> Activity: Output, word for word, the lines of this listing that fall between the line with "twitter (696, 759)" and the line with "[Email] (625, 2304)", counting both of those lines, and no others.

** Opening Data provided block **

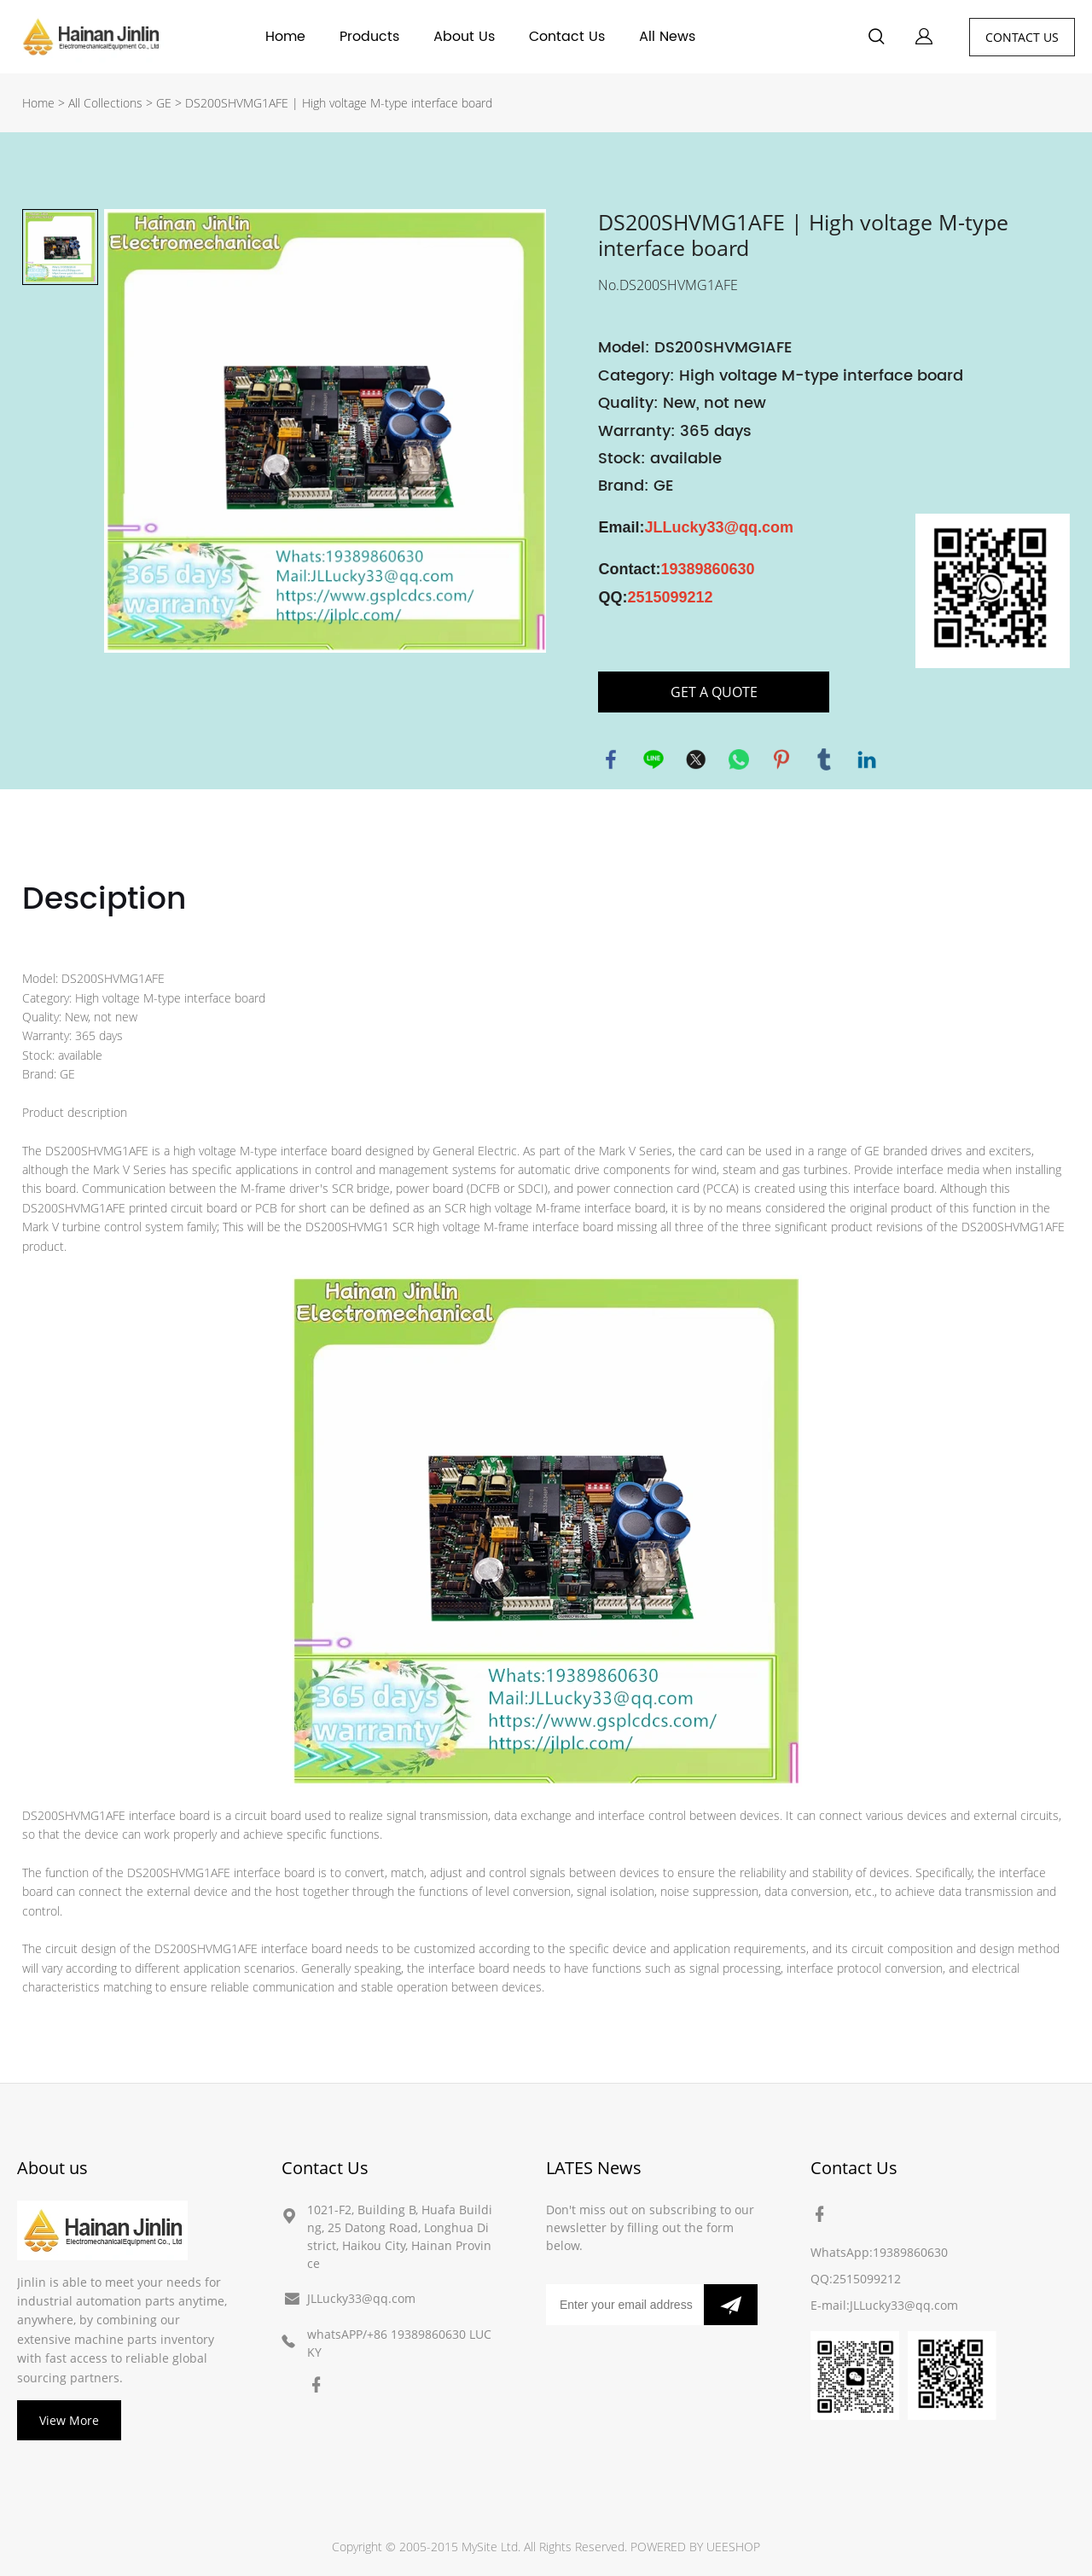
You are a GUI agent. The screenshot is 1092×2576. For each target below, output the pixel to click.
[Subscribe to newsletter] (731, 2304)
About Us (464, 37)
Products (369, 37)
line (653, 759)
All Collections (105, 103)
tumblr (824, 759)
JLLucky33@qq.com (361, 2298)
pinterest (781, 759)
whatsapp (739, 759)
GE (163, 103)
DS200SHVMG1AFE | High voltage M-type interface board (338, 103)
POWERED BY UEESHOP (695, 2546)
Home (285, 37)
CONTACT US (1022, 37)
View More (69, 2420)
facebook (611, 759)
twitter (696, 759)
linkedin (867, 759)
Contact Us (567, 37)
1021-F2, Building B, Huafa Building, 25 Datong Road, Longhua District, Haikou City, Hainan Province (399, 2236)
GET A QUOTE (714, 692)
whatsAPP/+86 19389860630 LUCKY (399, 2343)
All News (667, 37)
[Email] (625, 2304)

** Closing Data provided block **
** Opening Data provided block **

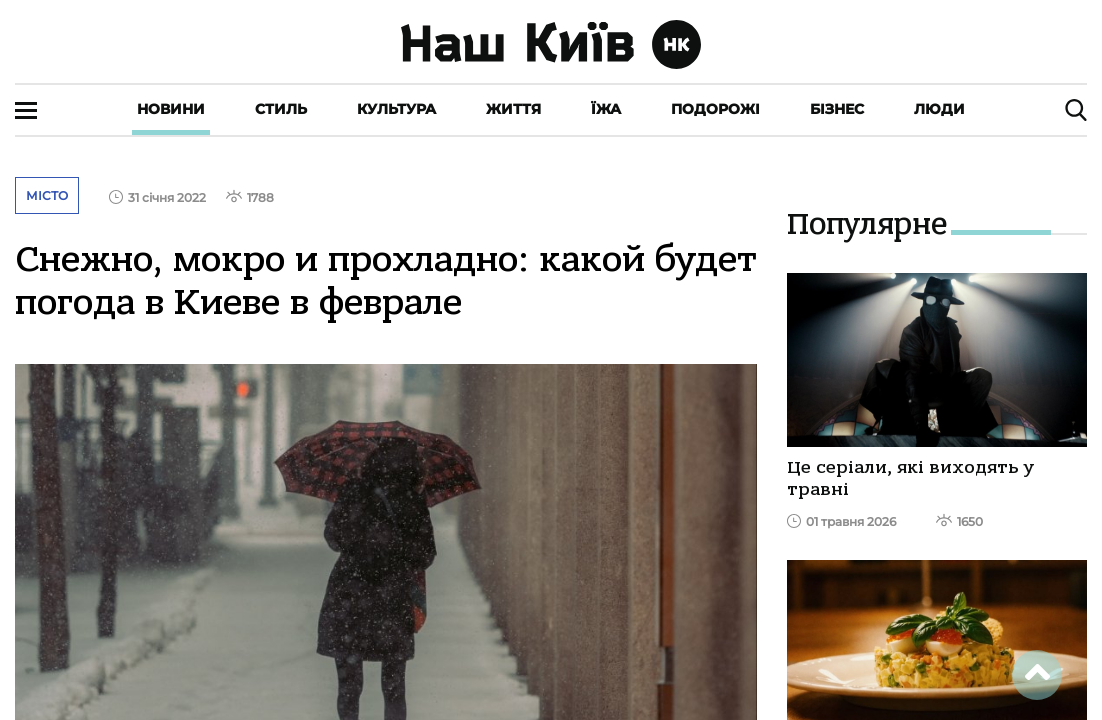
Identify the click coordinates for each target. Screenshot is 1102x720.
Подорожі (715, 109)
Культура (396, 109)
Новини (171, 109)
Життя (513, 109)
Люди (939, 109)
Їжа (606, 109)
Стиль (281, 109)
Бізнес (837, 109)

** Closing Data provided block **

> Finished task:
twitter (696, 759)
linkedin (867, 759)
Contact Us (567, 37)
1021-F2, Building B, Huafa Building, 25 Datong Road, Longhua District, Haikou City, Hainan Province (399, 2236)
GET A QUOTE (714, 692)
whatsAPP/+86 19389860630 LUCKY (399, 2343)
All News (667, 37)
[Email] (625, 2304)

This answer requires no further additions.